Task item
Work out how many lines of the material below mention the word "best"; reply with the number only.

BEGIN Given information

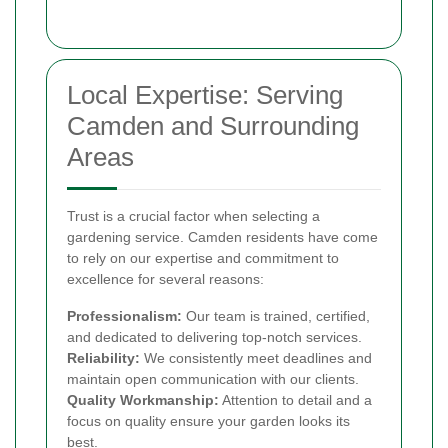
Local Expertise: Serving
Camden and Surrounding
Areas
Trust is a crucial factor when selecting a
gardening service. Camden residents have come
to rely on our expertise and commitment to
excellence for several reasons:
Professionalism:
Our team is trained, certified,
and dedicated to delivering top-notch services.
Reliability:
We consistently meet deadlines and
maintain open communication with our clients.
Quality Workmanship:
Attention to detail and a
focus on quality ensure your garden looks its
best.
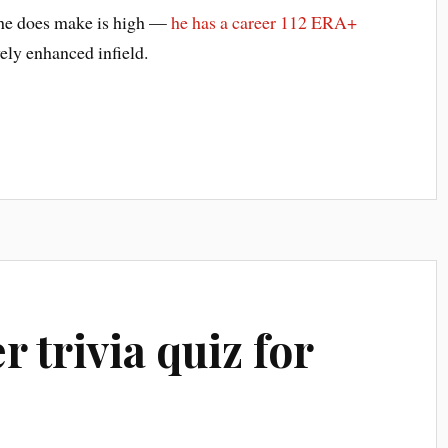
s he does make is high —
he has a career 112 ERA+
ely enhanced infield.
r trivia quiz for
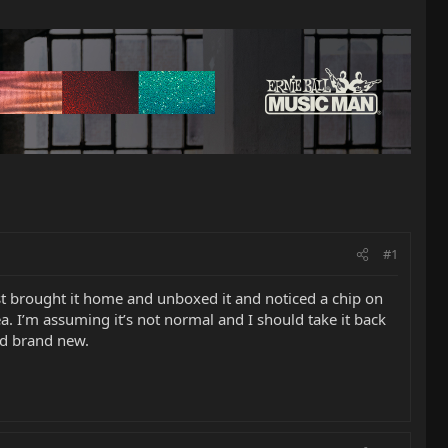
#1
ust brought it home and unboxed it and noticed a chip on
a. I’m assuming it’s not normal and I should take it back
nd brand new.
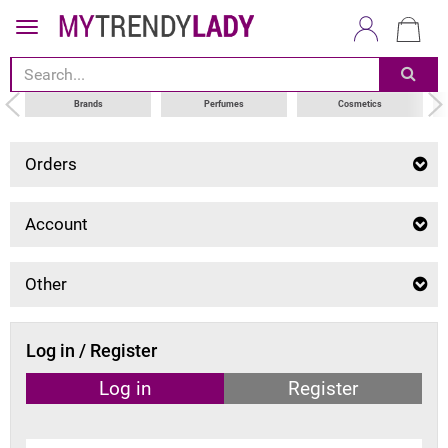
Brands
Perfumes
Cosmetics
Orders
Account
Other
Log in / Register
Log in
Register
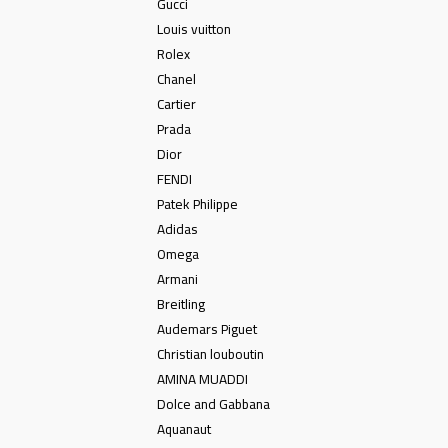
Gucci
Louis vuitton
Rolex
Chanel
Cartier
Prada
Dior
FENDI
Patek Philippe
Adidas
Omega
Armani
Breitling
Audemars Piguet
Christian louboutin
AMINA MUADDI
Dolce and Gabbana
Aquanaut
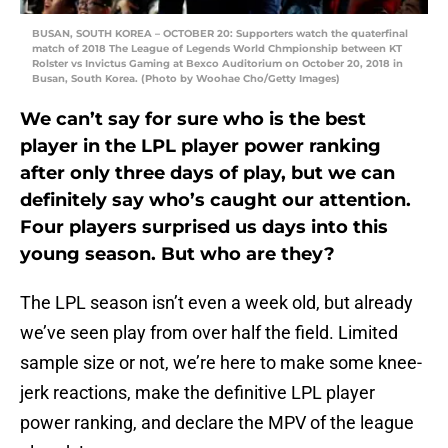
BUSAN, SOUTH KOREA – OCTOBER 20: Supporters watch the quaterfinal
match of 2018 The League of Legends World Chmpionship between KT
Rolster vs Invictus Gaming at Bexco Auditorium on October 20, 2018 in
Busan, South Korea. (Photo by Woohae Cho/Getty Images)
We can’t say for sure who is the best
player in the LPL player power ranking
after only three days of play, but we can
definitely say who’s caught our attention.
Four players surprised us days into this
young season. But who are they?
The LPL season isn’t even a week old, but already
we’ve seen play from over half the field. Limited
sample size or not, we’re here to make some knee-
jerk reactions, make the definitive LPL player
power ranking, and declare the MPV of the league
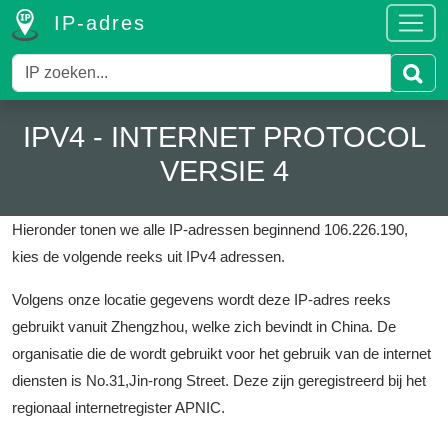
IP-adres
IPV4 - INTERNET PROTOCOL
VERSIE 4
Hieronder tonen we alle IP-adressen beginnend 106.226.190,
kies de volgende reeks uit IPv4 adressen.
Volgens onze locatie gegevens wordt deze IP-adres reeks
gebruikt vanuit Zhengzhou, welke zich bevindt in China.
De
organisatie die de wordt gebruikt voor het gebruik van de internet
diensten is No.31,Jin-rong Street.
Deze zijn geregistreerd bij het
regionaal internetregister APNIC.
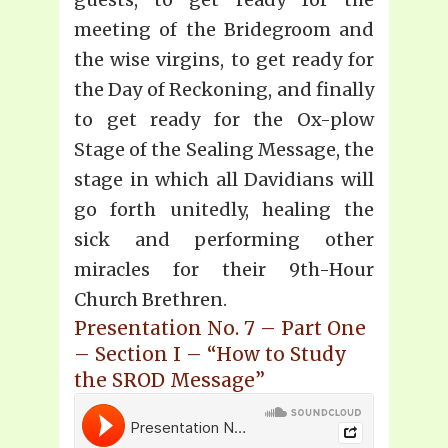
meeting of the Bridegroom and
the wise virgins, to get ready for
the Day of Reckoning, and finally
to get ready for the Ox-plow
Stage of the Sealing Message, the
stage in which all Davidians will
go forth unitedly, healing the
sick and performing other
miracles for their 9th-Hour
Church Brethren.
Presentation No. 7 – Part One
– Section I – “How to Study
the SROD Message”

END Given information

Solved exercise
2